- Film poster
- Directed by: Mainak Bhaumik
- Written by: Mainak Bhaumik
- Produced by: Srikant Mohta Mahendra Soni
- Starring: Rwitobroto Mukherjee Shantilal Mukherjee Anusha Vishwanathan
- Cinematography: Gairik Sarkar
- Edited by: Amir Mondal
- Music by: Prasen
- Production company: Shree Venkatesh Films
- Release date: 20 September 2019;
- Country: India
- Language: Bengali

= Goyenda Junior =

2019 Bengali detective drama film

Goyenda Junior is a 2019 Bengali mystery drama film directed by Mainak Bhaumik, produced by Srikant Mohta and Mahendra Soni. The film was released on 20 September 2019 under the banner Shree Venkatesh Films.

== Plot ==
The parents of Bikram succumb to a road accident, leaving the 16-year old devastated and depressed. A year later, he is living with his uncle and aunt, reading detective stories. His dream is to solve crimes like those he reads about fictional detectives like Sherlock Holmes and Hercule Poirot. His uncle, Barun, works with the police to investigate cases. One day, Bikram goes to his uncle's office and is spotted by Sanjay, the senior police detective, for his keen observation skills. Sanjay's daughter Tuki is the secrete crush of Bikram. Smart Bikram gets drawn into the world of espionage when the murder of a high-profile person comes to light.

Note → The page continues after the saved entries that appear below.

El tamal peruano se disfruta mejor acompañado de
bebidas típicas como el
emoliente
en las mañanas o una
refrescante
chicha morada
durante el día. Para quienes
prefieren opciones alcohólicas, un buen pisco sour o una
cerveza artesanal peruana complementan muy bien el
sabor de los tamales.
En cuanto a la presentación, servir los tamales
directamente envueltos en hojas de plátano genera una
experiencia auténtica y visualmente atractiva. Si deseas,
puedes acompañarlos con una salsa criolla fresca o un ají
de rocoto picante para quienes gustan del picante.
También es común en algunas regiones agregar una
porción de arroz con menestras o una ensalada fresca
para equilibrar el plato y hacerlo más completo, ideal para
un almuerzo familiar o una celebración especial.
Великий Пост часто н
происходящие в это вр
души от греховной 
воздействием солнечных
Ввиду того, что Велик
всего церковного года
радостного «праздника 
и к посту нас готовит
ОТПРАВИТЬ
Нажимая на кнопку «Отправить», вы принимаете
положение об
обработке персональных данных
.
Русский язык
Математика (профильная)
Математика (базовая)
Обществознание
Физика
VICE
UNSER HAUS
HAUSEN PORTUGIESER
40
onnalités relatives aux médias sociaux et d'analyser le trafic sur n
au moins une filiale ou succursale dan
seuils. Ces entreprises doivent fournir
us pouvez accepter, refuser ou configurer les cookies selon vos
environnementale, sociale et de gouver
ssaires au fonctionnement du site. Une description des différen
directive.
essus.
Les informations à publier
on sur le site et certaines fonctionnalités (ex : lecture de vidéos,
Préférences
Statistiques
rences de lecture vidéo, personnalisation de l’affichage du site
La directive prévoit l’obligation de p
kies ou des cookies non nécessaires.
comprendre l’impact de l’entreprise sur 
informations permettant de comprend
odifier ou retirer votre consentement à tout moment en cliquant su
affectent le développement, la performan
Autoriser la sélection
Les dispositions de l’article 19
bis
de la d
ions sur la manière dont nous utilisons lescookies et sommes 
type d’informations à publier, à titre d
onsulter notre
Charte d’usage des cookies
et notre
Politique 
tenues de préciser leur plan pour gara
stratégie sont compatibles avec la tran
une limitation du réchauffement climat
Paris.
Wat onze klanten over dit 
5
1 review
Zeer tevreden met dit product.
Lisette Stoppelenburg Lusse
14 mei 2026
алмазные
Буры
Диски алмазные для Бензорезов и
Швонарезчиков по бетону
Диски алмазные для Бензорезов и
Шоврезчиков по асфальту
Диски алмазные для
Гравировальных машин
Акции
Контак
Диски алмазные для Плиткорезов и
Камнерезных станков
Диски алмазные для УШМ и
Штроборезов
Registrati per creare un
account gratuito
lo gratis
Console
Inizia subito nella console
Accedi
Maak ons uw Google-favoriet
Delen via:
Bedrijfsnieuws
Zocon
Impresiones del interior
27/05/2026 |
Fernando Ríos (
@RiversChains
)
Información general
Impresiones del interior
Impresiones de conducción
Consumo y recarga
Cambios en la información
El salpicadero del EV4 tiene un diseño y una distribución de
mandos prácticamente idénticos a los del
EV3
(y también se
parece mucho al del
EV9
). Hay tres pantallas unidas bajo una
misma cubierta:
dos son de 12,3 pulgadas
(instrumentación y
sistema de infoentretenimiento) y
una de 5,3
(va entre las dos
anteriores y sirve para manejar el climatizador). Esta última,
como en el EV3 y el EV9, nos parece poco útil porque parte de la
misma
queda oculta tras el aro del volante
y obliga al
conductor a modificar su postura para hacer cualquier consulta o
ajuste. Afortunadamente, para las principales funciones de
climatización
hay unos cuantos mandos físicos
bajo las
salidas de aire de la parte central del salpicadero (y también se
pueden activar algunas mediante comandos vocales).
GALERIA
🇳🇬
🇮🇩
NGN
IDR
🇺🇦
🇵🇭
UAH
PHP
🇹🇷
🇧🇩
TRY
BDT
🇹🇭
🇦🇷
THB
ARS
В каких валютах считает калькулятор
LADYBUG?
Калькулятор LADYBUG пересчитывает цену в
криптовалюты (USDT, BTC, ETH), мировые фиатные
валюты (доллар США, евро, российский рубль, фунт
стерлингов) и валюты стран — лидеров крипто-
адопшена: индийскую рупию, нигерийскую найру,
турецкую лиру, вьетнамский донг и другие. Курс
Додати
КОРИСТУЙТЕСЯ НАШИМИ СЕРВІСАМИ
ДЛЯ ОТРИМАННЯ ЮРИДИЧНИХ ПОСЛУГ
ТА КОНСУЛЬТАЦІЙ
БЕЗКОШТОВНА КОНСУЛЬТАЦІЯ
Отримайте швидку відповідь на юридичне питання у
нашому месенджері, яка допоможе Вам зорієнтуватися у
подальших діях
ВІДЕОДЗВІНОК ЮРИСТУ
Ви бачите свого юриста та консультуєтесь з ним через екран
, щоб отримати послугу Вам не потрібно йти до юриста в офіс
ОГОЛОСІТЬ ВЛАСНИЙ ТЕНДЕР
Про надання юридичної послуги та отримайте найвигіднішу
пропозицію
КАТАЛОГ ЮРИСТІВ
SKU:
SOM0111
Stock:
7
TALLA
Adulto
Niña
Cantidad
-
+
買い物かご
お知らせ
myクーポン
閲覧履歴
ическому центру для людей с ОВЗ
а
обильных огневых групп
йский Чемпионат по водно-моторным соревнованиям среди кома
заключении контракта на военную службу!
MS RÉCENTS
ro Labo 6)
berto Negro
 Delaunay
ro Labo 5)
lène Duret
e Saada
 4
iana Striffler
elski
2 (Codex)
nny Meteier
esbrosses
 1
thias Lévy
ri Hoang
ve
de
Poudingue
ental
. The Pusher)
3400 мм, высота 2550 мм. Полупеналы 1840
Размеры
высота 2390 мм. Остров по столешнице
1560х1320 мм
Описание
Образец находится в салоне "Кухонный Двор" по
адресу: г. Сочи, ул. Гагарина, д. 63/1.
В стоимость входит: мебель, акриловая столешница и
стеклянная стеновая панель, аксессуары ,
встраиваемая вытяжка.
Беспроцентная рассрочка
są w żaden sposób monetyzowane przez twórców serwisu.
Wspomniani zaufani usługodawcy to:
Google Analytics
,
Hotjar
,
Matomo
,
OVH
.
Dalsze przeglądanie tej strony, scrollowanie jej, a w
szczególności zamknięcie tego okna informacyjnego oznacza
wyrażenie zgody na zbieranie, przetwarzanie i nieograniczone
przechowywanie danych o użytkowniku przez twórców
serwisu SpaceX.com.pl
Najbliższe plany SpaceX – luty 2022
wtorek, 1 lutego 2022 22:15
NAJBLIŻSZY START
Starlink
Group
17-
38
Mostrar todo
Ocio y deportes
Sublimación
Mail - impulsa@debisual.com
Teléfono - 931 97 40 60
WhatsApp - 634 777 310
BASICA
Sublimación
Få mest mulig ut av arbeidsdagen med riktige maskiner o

He begins to assist Sanjay with the investigation that seems to be a 'perfect crime' where the murder seems to appear as a natural death.

== Cast ==
- Rwitobroto Mukherjee as Bikram
- Shantilal Mukherjee as Sanjay
- Krishnendu Adhikari as Barun
- Anusha Vishwanathan as Tuki
- Debmallyo Gupta
- Pushan Dasgupta
- Prantik Banerjee

== Soundtrack ==

Track listing
| No. | Title | Singer | Length |
|---|---|---|---|
| 1. | "Goyenda Junior (Title Track)" | Sayan Mitra | 2:00 |

==Release==
The film was released on 20 September 2019 under the banner Shree Venkatesh Films.